Provided records
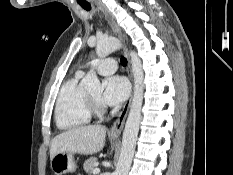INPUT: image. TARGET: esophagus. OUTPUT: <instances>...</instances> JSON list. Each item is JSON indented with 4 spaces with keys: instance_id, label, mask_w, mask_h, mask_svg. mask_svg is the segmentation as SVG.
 Listing matches in <instances>:
<instances>
[{
    "instance_id": "obj_1",
    "label": "esophagus",
    "mask_w": 233,
    "mask_h": 175,
    "mask_svg": "<svg viewBox=\"0 0 233 175\" xmlns=\"http://www.w3.org/2000/svg\"><path fill=\"white\" fill-rule=\"evenodd\" d=\"M97 6H98V8L100 10L103 11L106 19L108 20L109 24L112 27L113 32L124 43L125 42L124 35L122 34L119 26L116 24V22L114 21V19L111 18L106 12H104V10L102 9V7L98 3H97ZM123 51H124V53H125V55H126V57L128 59V68H127V71H128L129 78L132 81V70H131L130 60H129L128 51H127L126 47L123 48ZM131 100H132V94L129 97V99L127 100V102L125 103L123 109L121 110L120 114L118 115V118L116 119V121L112 125V127L110 129V134H112V135H119L122 132L123 127H124V123H125V119H126V116L128 114L129 107H130Z\"/></svg>"
}]
</instances>
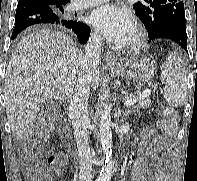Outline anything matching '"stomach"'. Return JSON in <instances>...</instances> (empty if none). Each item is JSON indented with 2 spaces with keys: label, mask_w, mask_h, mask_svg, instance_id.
Segmentation results:
<instances>
[{
  "label": "stomach",
  "mask_w": 197,
  "mask_h": 181,
  "mask_svg": "<svg viewBox=\"0 0 197 181\" xmlns=\"http://www.w3.org/2000/svg\"><path fill=\"white\" fill-rule=\"evenodd\" d=\"M156 63L150 58H132L122 66L112 69L111 72L117 77L132 80L137 86L150 82L156 73Z\"/></svg>",
  "instance_id": "obj_1"
}]
</instances>
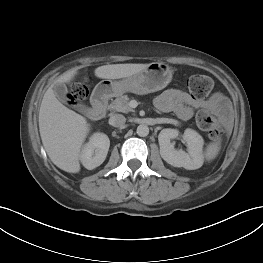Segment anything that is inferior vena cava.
I'll return each instance as SVG.
<instances>
[{
  "mask_svg": "<svg viewBox=\"0 0 263 263\" xmlns=\"http://www.w3.org/2000/svg\"><path fill=\"white\" fill-rule=\"evenodd\" d=\"M126 122V118L122 114H114L109 119V124L115 127L123 126Z\"/></svg>",
  "mask_w": 263,
  "mask_h": 263,
  "instance_id": "602c4592",
  "label": "inferior vena cava"
}]
</instances>
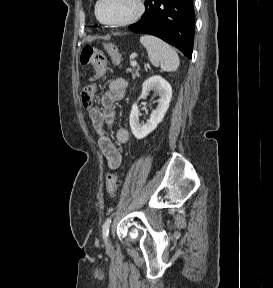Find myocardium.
Wrapping results in <instances>:
<instances>
[{"label":"myocardium","mask_w":273,"mask_h":288,"mask_svg":"<svg viewBox=\"0 0 273 288\" xmlns=\"http://www.w3.org/2000/svg\"><path fill=\"white\" fill-rule=\"evenodd\" d=\"M102 2L103 0H97L96 6H95V15L100 23L108 27H120V26H126L129 24H132L136 22L137 20H139L143 16L146 10L145 0H136L137 9L130 17L123 19V20H119V21L107 22L103 20L100 16V6Z\"/></svg>","instance_id":"obj_1"}]
</instances>
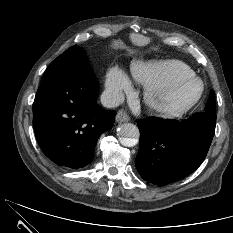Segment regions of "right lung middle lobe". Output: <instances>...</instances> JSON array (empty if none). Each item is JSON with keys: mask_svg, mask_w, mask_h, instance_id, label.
<instances>
[{"mask_svg": "<svg viewBox=\"0 0 233 233\" xmlns=\"http://www.w3.org/2000/svg\"><path fill=\"white\" fill-rule=\"evenodd\" d=\"M79 63L89 64L83 49L78 46H73L67 52H64L57 57L50 65Z\"/></svg>", "mask_w": 233, "mask_h": 233, "instance_id": "dd1d6c3e", "label": "right lung middle lobe"}]
</instances>
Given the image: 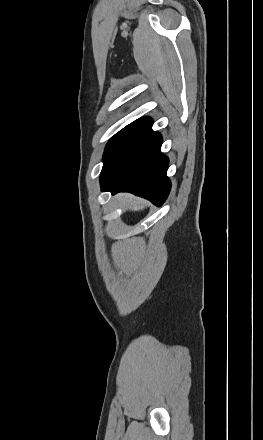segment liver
Masks as SVG:
<instances>
[{
    "label": "liver",
    "mask_w": 263,
    "mask_h": 440,
    "mask_svg": "<svg viewBox=\"0 0 263 440\" xmlns=\"http://www.w3.org/2000/svg\"><path fill=\"white\" fill-rule=\"evenodd\" d=\"M119 197L128 202V207L132 210V211H139L142 210L146 207V204L143 202H140L139 200H135L133 199L131 196L125 194V195H119Z\"/></svg>",
    "instance_id": "obj_1"
}]
</instances>
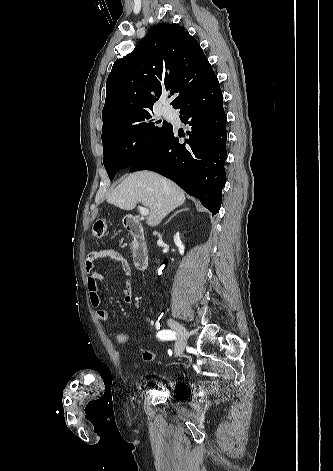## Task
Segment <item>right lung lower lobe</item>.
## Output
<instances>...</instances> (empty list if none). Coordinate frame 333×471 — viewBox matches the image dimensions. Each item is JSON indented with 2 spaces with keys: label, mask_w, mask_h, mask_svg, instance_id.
I'll use <instances>...</instances> for the list:
<instances>
[{
  "label": "right lung lower lobe",
  "mask_w": 333,
  "mask_h": 471,
  "mask_svg": "<svg viewBox=\"0 0 333 471\" xmlns=\"http://www.w3.org/2000/svg\"><path fill=\"white\" fill-rule=\"evenodd\" d=\"M180 119L190 126L189 138L180 143L179 131L167 135L130 172L152 170L173 180L188 194L216 214L226 182V115L217 76L213 72L199 82L176 107Z\"/></svg>",
  "instance_id": "1"
}]
</instances>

Exercise details
Please copy exactly the lines from the one that contains "<instances>...</instances> (empty list" up to and including the final line of the listing above.

Solution to this task
<instances>...</instances> (empty list if none). Coordinate frame 333×471 — viewBox matches the image dimensions. Each item is JSON indented with 2 spaces with keys: label, mask_w, mask_h, mask_svg, instance_id.
I'll use <instances>...</instances> for the list:
<instances>
[{
  "label": "right lung lower lobe",
  "mask_w": 333,
  "mask_h": 471,
  "mask_svg": "<svg viewBox=\"0 0 333 471\" xmlns=\"http://www.w3.org/2000/svg\"><path fill=\"white\" fill-rule=\"evenodd\" d=\"M180 119L190 126L189 138L180 143L179 131L167 135L130 172L152 170L173 180L188 194L216 214L226 182V115L217 76L213 72L199 82L176 107Z\"/></svg>",
  "instance_id": "1"
}]
</instances>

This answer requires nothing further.